Having looked into SoFi loans myself, I have found a few drawbacks. It may still be worth it overall to grab a better rate, but if a student is going from federally guaranteed loans to private loans, then some of the benefits will go away as well. This is part of the reason private loans may present such a cost savings, since the debtor is ceding certain privileges.
From the SoFi materials:
Private education loans are not eligible to be included in a Federal Direct Consolidation Loan.
You may be able to consolidate your outstanding federal loans into a Federal Direct Consolidation Loan. The current interest rate for a Federal Direct Consolidation Loan is the weighted average of the interest rates being consolidated rounded up to the nearest one-eighth of one percent.

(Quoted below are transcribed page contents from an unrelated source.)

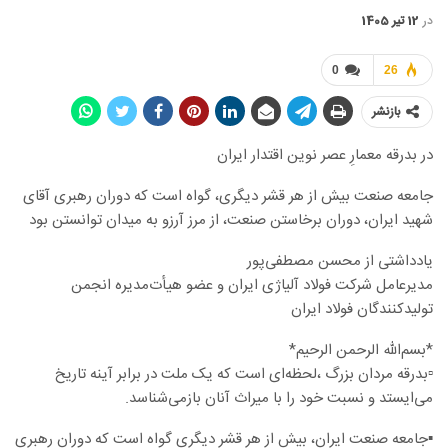
در
12 تیر 1405
0
26
بازنشر
در بدرقه معمارِ عصر نوین اقتدار ایران
جامعه صنعت بیش از هر قشر دیگری، گواه است که دوران رهبری آقای
شهید ایران، دوران برخاستن صنعت، از مرز آرزو به میدان توانستن بود
یادداشتی از محسن مصطفی‌پور
مدیرعامل شرکت فولاد آلیاژی ایران و عضو هیأت‌مدیره انجمن
تولیدکنندگان فولاد ایران
*بسم‌الله الرحمن الرحیم*
▫️بدرقه مردان بزرگ ،لحظه‌ای است که یک ملت در برابر آینه تاریخ
می‌ایستد و نسبت خود را با میراث آنان بازمی‌شناسد.
▪️جامعه صنعت ایران، بیش از هر قشر دیگری گواه است که دوران رهبری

Think carefully before taking out a SOFI LENDING CORP. ReFi Education Loan to pay off your federal loans. If you refinance your federal loans through this SOFI LENDING CORP. ReFi Education Loan, you will not be able to select income contingent repayment or other flexible payment plans that are available to federal student loan borrowers. In addition, federal student loans offer deferment and forbearance options that are not available to you if you take out a SOFI LENDING CORP. ReFi Education Loan.
See Studentaid.ed.gov for a description of the benefits and repayment options available to federal student loan borrowers.
This is in addition to the question of rate variability. Federal loans have protections, such as forbearance, income contingent payments, income-based repayment, and so forth. Some federal loans will be low-cost for ten years and then forgiven after that if you are employed in certain professions (e.g. government employee) for the duration. Private loans will generally not have so many protections and options, part of the reason they can cost less.
However, for someone who is already paying a private loan, this is not a drawback.
There are also questions of comparing variability of loans. If the repayment term is the same, then the variable rates may be directly compared (obviously, one would never compare the rate for a 180-month repayment schedule directly to the rate for a 120-month schedule). But the details may differ as to the max rate, min rate, or the speed at which the rate floats. These are important details for loans that still have five or ten years of life in them.
The biggest caveat is that the rates are variable. I.e.: when the Fed's raise the interest rates - yours will go up to. The rates now are at their lowest, so it will only go up from here. Fixed rates may be higher, but are fixed and will never change.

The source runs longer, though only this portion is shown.